Andy Ricker: What is New York Cuisine?
JBF EditorsJBF Editors
June 25, 2013
For the New York issue of our member newsletter, JBF Notes, we asked past Best Chef award winners from regions around the country to tell us what cuisine in the Big Apple means to them, and, of course, for their must-visit spots when they're in town. We'll be posting their responses throughout the week. First up: Andy Ricker, winner of the 2011 Best Chef: Northwest award and chef of Pok Pok in Brooklyn and Portland, Oregon.
What is New York cuisine?
In a city like New York, I think it's difficult to say what defines the cuisine. There is so much going on: populations shifting and mingling, trends coming and going, fortunes ebbing and flowing. I could point to certain places that I think only really exist here in their archetypical forms: Defonte's sandwich shop in Red Hook, Katz's deli, Peter Luger’s, Di Fara Pizza, Lucali, Great New York Noodletown. Or I could point to places that literally reference New York in their cuisine: Torrisi, Eleven Madison Park. Or to chefs who are "a New York chef," Mario Batali, Daniel Boulud, and Jean-Georges Vongerichten—though none of those guys were born and raised here. In the end, it may be defined more by the environment everyone is forced to work in, with all the challenges the city embodies as well as the rewards. New York cuisine is whatever New Yorkers welcome and seek out and champion.
Tertulia. Because Seamus Mullen has found a way to stay true to the traditions of Spain while staying fresh and current with what a New York restaurant is all about: innovative food and great service.
Mission Chinese. Because Danny Bowien and his crew knock it out of the park with fun, delicious food in a lively atmosphere, have attained world renown for it, and do it all out of a kitchen that's better suited to Chinese takeaway and in a dining room that's more like a covered deck. The fact that this restaurant exists in New York City is a testament to the lengths people will go to make it work.
Del Posto.

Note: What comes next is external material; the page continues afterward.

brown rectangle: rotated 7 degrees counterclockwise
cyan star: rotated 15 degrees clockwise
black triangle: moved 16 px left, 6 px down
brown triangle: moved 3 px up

Mark Ladner and Brooks Headley preside over a kitchen that turns out beautiful, decadent Italian food, and the dining room experience makes you feel like royalty.
I also love eating at little, relatively unknown joints in Chinatown and Flushing. This city has some of the most interesting and diverse Asian cuisine in the country, not to mention the food of virtually every other country and ethnicity. New York is an eater's paradise.